Content starts
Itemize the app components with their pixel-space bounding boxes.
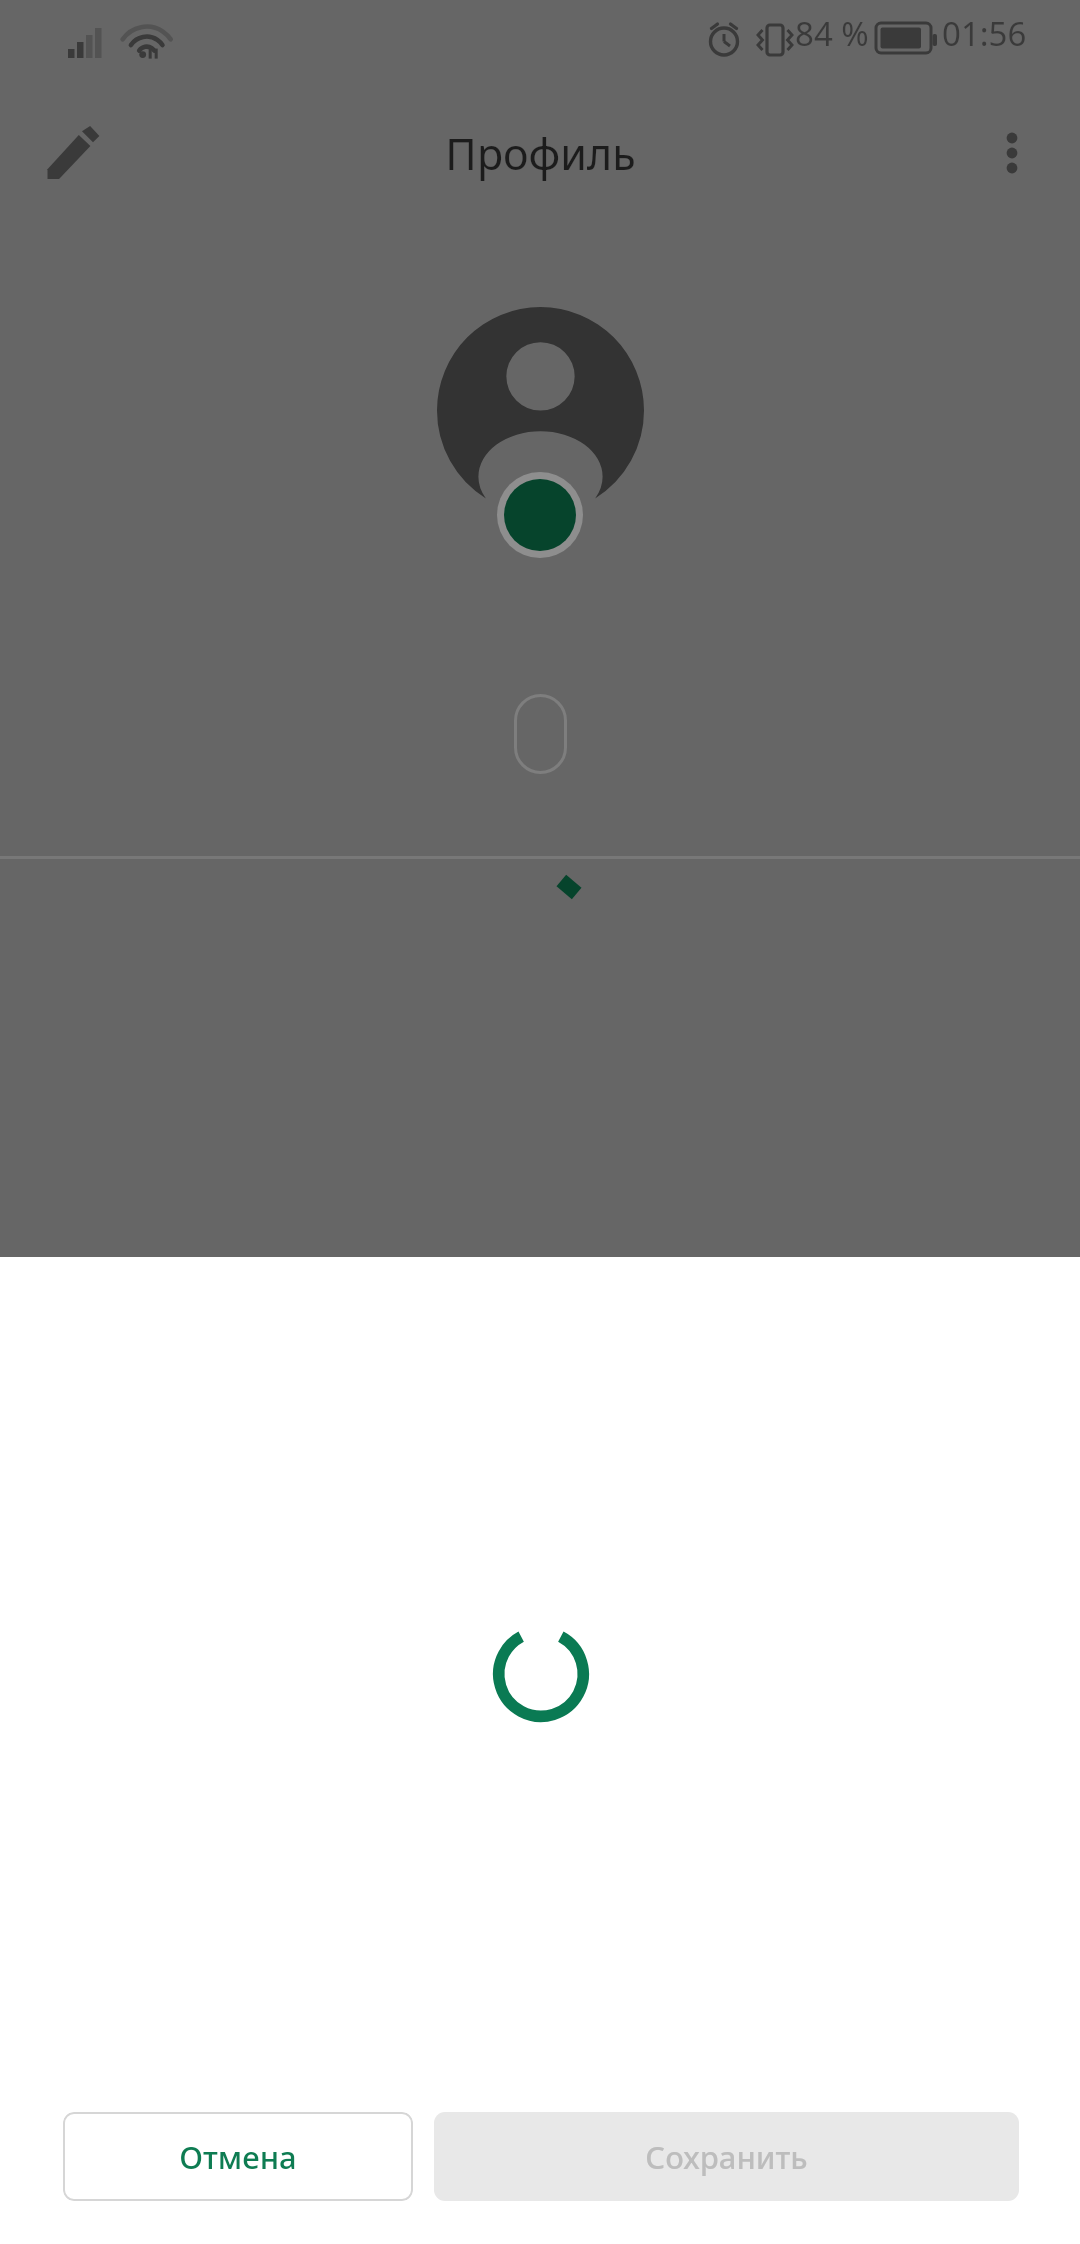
staticText: Отмена bbox=[179, 2136, 297, 2178]
staticText: 01:56 bbox=[942, 11, 1027, 56]
button[interactable]: Отмена bbox=[63, 2112, 413, 2201]
staticText: Профиль bbox=[445, 124, 636, 183]
button[interactable]: Редактировать bbox=[20, 100, 126, 206]
staticText: Сохранить bbox=[645, 2136, 808, 2178]
button[interactable]: Сохранить bbox=[434, 2112, 1019, 2201]
button[interactable]: Ещё bbox=[966, 100, 1058, 206]
button[interactable]: Изменить фото bbox=[504, 479, 576, 551]
staticText: 84 % bbox=[795, 11, 869, 56]
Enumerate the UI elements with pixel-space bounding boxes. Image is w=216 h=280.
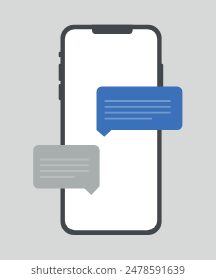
staticText: shutterstock.com · 2478591639 bbox=[31, 263, 186, 277]
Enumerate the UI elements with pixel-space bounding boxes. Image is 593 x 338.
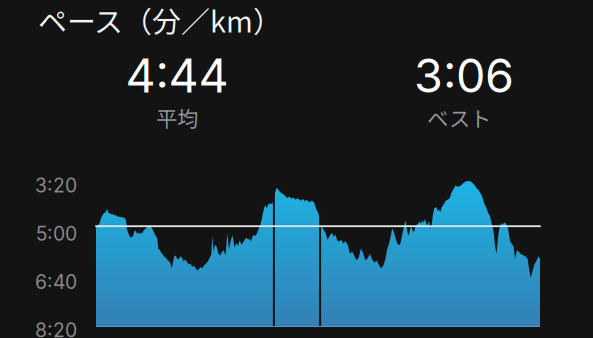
staticText: 6:40 bbox=[35, 270, 77, 294]
staticText: ペース（分／km） bbox=[38, 0, 282, 41]
staticText: ベスト bbox=[427, 102, 491, 133]
button[interactable]: Pace graph bbox=[96, 181, 540, 329]
staticText: 8:20 bbox=[35, 318, 77, 338]
staticText: 5:00 bbox=[36, 222, 77, 245]
staticText: 3:20 bbox=[35, 174, 77, 197]
staticText: 平均 bbox=[156, 102, 198, 133]
staticText: 3:06 bbox=[414, 47, 514, 104]
staticText: 4:44 bbox=[126, 47, 228, 104]
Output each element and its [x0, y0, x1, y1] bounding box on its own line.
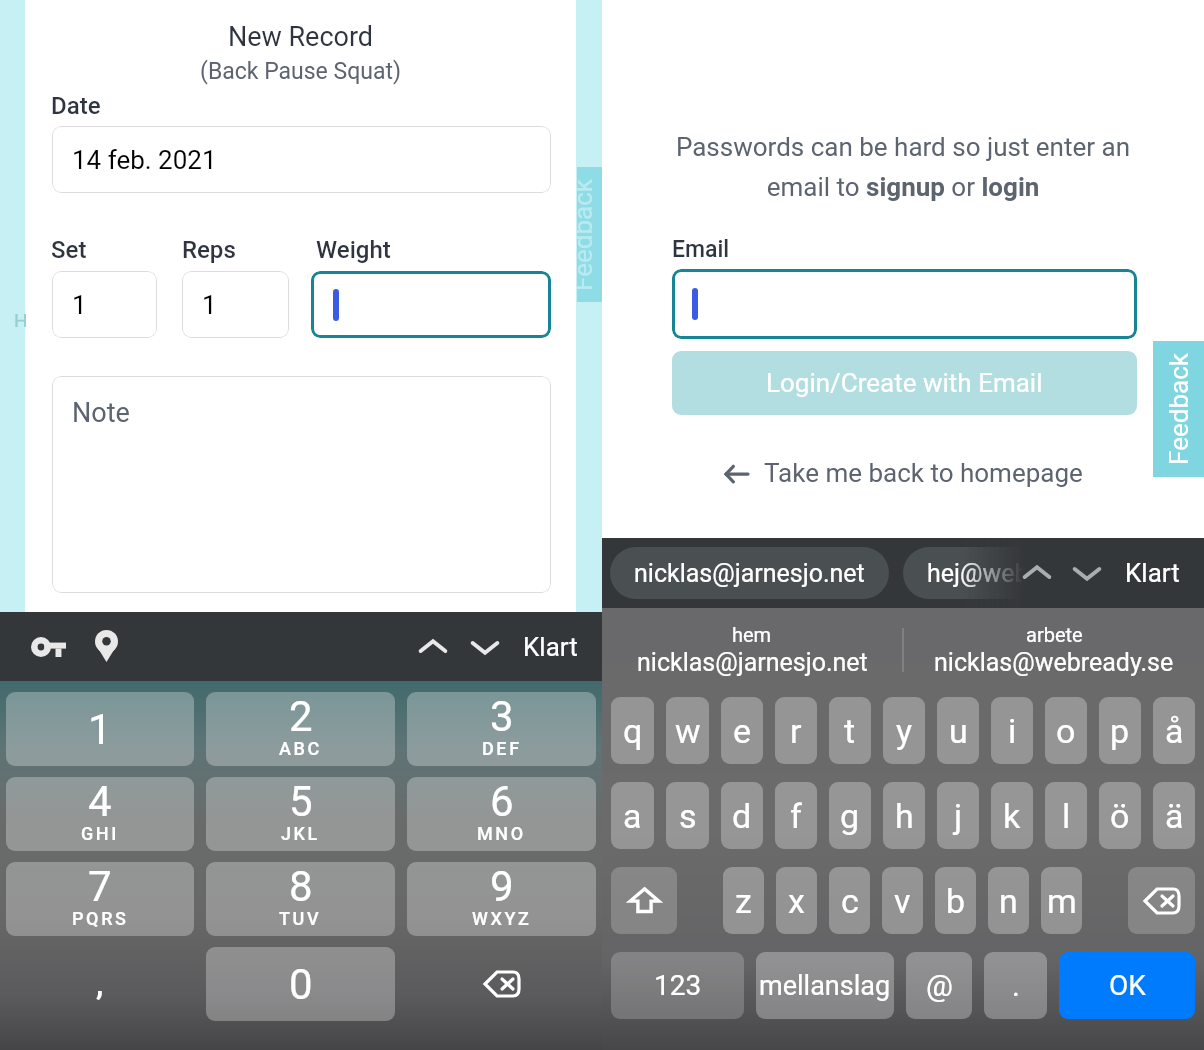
Content ends
The listing above must be given again exactly, minus its pictures.

Itemize the app components with their pixel-space bounding boxes.
staticText: Отмена bbox=[179, 2136, 297, 2178]
staticText: 01:56 bbox=[942, 11, 1027, 56]
button[interactable]: Отмена bbox=[63, 2112, 413, 2201]
staticText: Профиль bbox=[445, 124, 636, 183]
button[interactable]: Редактировать bbox=[20, 100, 126, 206]
staticText: Сохранить bbox=[645, 2136, 808, 2178]
button[interactable]: Сохранить bbox=[434, 2112, 1019, 2201]
button[interactable]: Ещё bbox=[966, 100, 1058, 206]
button[interactable]: Изменить фото bbox=[504, 479, 576, 551]
staticText: 84 % bbox=[795, 11, 869, 56]
Enumerate the UI elements with pixel-space bounding boxes. Image is w=216 h=280.
staticText: shutterstock.com · 2478591639 bbox=[31, 263, 186, 277]
Enumerate the UI elements with pixel-space bounding boxes. Image is 593 x 338.
staticText: 6:40 bbox=[35, 270, 77, 294]
staticText: ペース（分／km） bbox=[38, 0, 282, 41]
staticText: ベスト bbox=[427, 102, 491, 133]
button[interactable]: Pace graph bbox=[96, 181, 540, 329]
staticText: 8:20 bbox=[35, 318, 77, 338]
staticText: 5:00 bbox=[36, 222, 77, 245]
staticText: 3:20 bbox=[35, 174, 77, 197]
staticText: 平均 bbox=[156, 102, 198, 133]
staticText: 3:06 bbox=[414, 47, 514, 104]
staticText: 4:44 bbox=[126, 47, 228, 104]
Output each element and its [x0, y0, x1, y1] bounding box on its own line.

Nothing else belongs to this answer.